Technology has brought us powerful ways to maintain security in businesses. It has produced biometric (fingerprint) confirmation, optical recognition, and facial confirmation. Unless you use someone else’s eyeball, a la “Minority Report”, these three security protocols are strong identifiers and a way to allow the right people in and keep the wrong ones out.
However, these are just one level of security protocol. Before you prevent your finger, eye, or face for access, you need to pass through an even more important security checkpoint — the turnstile. Invented to keep livestock in their pens, the turnstile began its business use around 1974 when they were added to the first Piggly Wiggly store. Since then, various forms of turnstiles have been used in stadiums, amusement parks, and as security gates for businesses.
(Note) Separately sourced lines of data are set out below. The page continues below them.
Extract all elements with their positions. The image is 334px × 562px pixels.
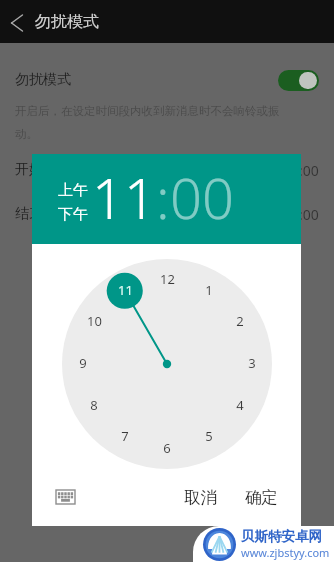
staticText: 9	[79, 354, 87, 372]
staticText: 确定	[245, 487, 278, 508]
staticText: 23:00	[283, 161, 319, 180]
staticText: 结束时间	[15, 205, 71, 223]
staticText: 7	[121, 427, 129, 445]
button[interactable]: 上午	[58, 181, 88, 200]
button[interactable]: 00	[170, 159, 234, 235]
staticText: 勿扰模式	[15, 71, 71, 89]
button[interactable]: Toggle Do Not Disturb	[278, 70, 319, 91]
staticText: 勿扰模式	[35, 12, 99, 32]
button[interactable]: 11	[92, 159, 156, 235]
staticText: 11	[92, 159, 156, 235]
staticText: 3	[248, 354, 256, 372]
staticText: 下午	[58, 205, 88, 224]
staticText: www.zjbstyy.com	[241, 545, 330, 560]
button[interactable]: 结束时间	[0, 192, 334, 236]
staticText: :	[156, 159, 170, 235]
staticText: 8	[90, 396, 98, 414]
staticText: 贝斯特安卓网	[241, 528, 322, 545]
button[interactable]: 开始时间	[0, 148, 334, 192]
button[interactable]: 取消	[176, 481, 225, 514]
staticText: 1	[205, 281, 213, 299]
staticText: 10	[87, 312, 102, 330]
staticText: 取消	[184, 487, 217, 508]
staticText: 11	[118, 281, 133, 299]
staticText: 5	[205, 427, 213, 445]
staticText: 开始时间	[15, 161, 71, 179]
button[interactable]: 确定	[237, 481, 286, 514]
staticText: 2	[236, 312, 244, 330]
staticText: 07:00	[283, 205, 319, 224]
button[interactable]: 下午	[58, 205, 88, 224]
staticText: 12	[160, 270, 175, 288]
staticText: 4	[236, 396, 244, 414]
staticText: 上午	[58, 181, 88, 200]
button[interactable]: Switch to keyboard input	[56, 490, 75, 504]
staticText: 00	[170, 159, 234, 235]
staticText: 6	[163, 439, 171, 457]
staticText: 开启后，在设定时间段内收到新消息时不会响铃或振 动。	[15, 104, 280, 142]
button[interactable]: Back	[0, 5, 34, 39]
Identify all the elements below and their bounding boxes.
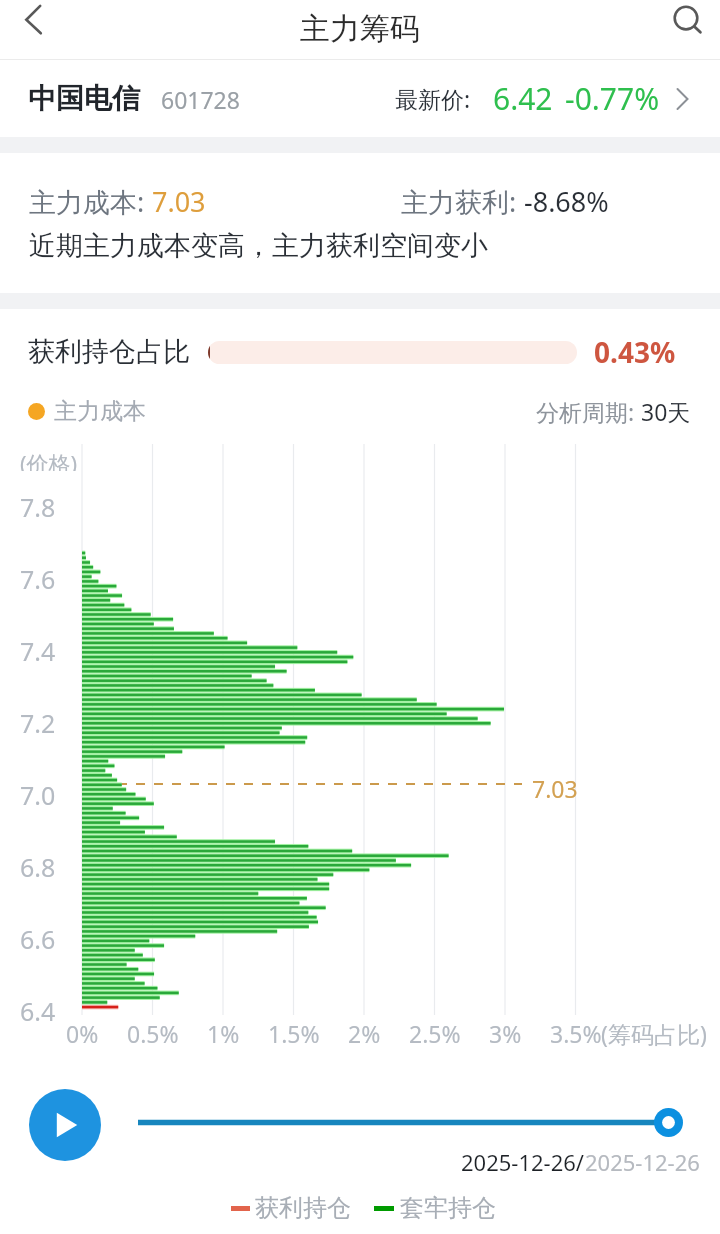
- staticText: 获利持仓占比: [28, 335, 190, 369]
- staticText: 7.8: [20, 490, 56, 522]
- staticText: 0.5%: [127, 1018, 179, 1048]
- button[interactable]: Back: [2, 0, 64, 60]
- staticText: 分析周期:: [536, 396, 641, 427]
- staticText: 6.4: [20, 994, 56, 1026]
- staticText: 获利持仓: [255, 1193, 351, 1223]
- staticText: -0.77%: [565, 78, 660, 119]
- staticText: 30天: [641, 396, 691, 427]
- staticText: 套牢持仓: [400, 1193, 496, 1223]
- staticText: 7.6: [20, 562, 56, 594]
- button[interactable]: 中国电信: [0, 60, 720, 137]
- staticText: 7.03: [532, 773, 578, 804]
- staticText: 3%: [489, 1018, 522, 1048]
- staticText: 3.5%: [550, 1018, 602, 1048]
- staticText: 7.2: [20, 706, 56, 738]
- staticText: 6.6: [20, 922, 56, 954]
- staticText: 0%: [66, 1018, 99, 1048]
- staticText: 7.4: [20, 634, 56, 666]
- staticText: 2025-12-26/: [461, 1147, 585, 1177]
- staticText: 6.8: [20, 850, 56, 882]
- staticText: (筹码占比): [601, 1018, 707, 1048]
- staticText: 6.42: [493, 78, 553, 119]
- staticText: 主力成本:: [29, 183, 152, 220]
- staticText: 主力筹码: [300, 10, 420, 48]
- staticText: 近期主力成本变高，主力获利空间变小: [29, 229, 488, 263]
- staticText: -8.68%: [524, 183, 609, 220]
- staticText: 7.0: [20, 778, 56, 810]
- staticText: 2.5%: [409, 1018, 461, 1048]
- staticText: 主力获利:: [401, 183, 524, 220]
- staticText: 1%: [207, 1018, 240, 1048]
- button[interactable]: Search: [658, 0, 720, 60]
- staticText: 601728: [161, 84, 240, 115]
- staticText: 主力成本: [54, 397, 146, 426]
- staticText: 0.43%: [594, 333, 676, 371]
- staticText: 1.5%: [268, 1018, 320, 1048]
- staticText: 7.03: [152, 183, 206, 220]
- staticText: 2025-12-26: [585, 1147, 700, 1177]
- staticText: 中国电信: [28, 81, 140, 116]
- button[interactable]: Play: [29, 1089, 101, 1161]
- staticText: 2%: [348, 1018, 381, 1048]
- staticText: (价格): [20, 448, 78, 471]
- staticText: 最新价:: [395, 83, 471, 114]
In many cases, turnstiles are connected with access via a card pass or biometric recognition. For instance, subway stations in Chicago, New York, and Washington D.C. keep their turnstiles locked into a card is scanned. Some financial institutions have door-sized turnstiles which can be entered unless a code is accepted.
How to secure access depends on the turnstile parts purchased as enhancements. Outlets like Turnstiles.us provide various models of turnstiles and ways to record incoming and outgoing traffic. One of the enhancements to consider are video cameras. While biometrics is an extra level of security, having a video record of those who enter and exit. A video record also helps check inconsistencies in conjunction with a turnstile count.
If you don’t want to invest in so many pieces of equipment for your security, consider purchasing a high-security single turnstile. This full-height series can be used individually or integrated into a series along with another level of security, including biometrics. This set up allows for Fail-Open and Fail-Secure locking when cards or biometrics don’t sync up.
Which turnstile you choose depends on the size of your business and, of course, your budget. As ususal, do your research before you decide on the company you want to use to ensure they’re available to help guide you when systems fail and security is at risk.